Recently, I checked out a case study touting IBM Watson’s ability to analyze medical documentation and determine which ICD-10 codes apply to a given patient’s care. The story was impressive, of course – Big Blue wouldn’t have published it otherwise – but it raised some important questions about the return it generated from its efforts.
The case study tells the story of how a Belgian health system built and “trained” an AI-powered assistant to participate in its coding process. The health network, Centre Hospitalier Chretien, includes 1,000 acute-care beds, 30 psychiatric beds and 675 nursing home beds.
In the past, as patients moved through and out of the CHC network, it relied on a team of roughly 15 coding experts to review each hospitalization case.
As you might imagine, doing the job correctly was a slow, painstaking process, which included reading discharge letters, poring through medical records, reviewing lab tests and much more. As a result, the team could process no more than 25 cases per day. (The study doesn’t say so explicitly, but the department must have been struggling with a tremendous backlog!)
In recent times, though, CHC began developing what it hoped would be a more efficient solution. Over time, the health system created and trained an AI-powered assistant leveraging IBM Watson Explorer and the IBM Watson Knowledge Studio.
Over 18 months, CHC trained Watson to understand the ICD-10 coding by feeding it almost 2,000 tagged and annotated documents. Over the first few months, the AI assistant had only achieved a 28% accuracy rate, but within a year of additional tweaks and training, its accuracy rate had hit 80%.
Not long after, CHC leaders decided that the assistant was working at a high enough accuracy rate to go into regular use, and in June 2018 the technology went live.

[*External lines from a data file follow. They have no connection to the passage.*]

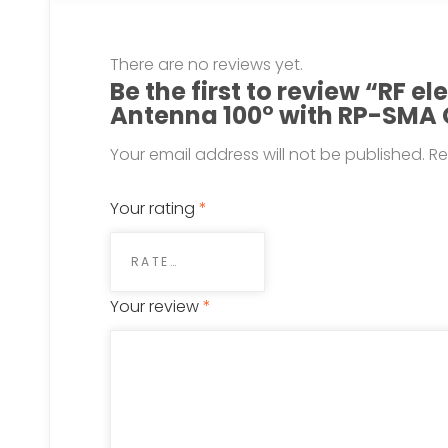
There are no reviews yet.
Be the first to review “RF e
Antenna 100° with RP-SMA
Your email address will not be published.
Re
Your rating
*
Your review
*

Now, the RCM team treats Watson as a sort of co-worker. Human coders review its rationale and conclusions, then accept or reject its suggestions. As the humans correct Watson, its performance is improving. Using the AI, the RCM team’s productivity has climbed from 25 completed reviews a day to 35 reviews.
All of this sounds lovely, but when it comes to corporate case studies I keep my skeptic’s hat firmly in place. My mean ol’ skeptic questions include the following:
- Is the jump from 25 to 35 cases per day that impressive? After spending 18 months on what is purported to be one of the world’s top artificial intelligences, shouldn’t we expect more?
- How many hours have the health system’s coders spent interacting with Watson? What’s the return on those hours?
- When all is said and done, Is the AI deployment cheaper than hiring and training up a human coder?
- Does the health system own the technology or is it renting Watson access? If it’s renting access, what will CHC do if in the future, IBM won’t strike a rental deal to its liking?
What I’m getting at with these questions is that we know too little about the tradeoffs CHC has made to roll out its AI assistant, and what the payoff has been for the steps it took. Does anyone out there have better data points to share on the benefits of your hospital AI project?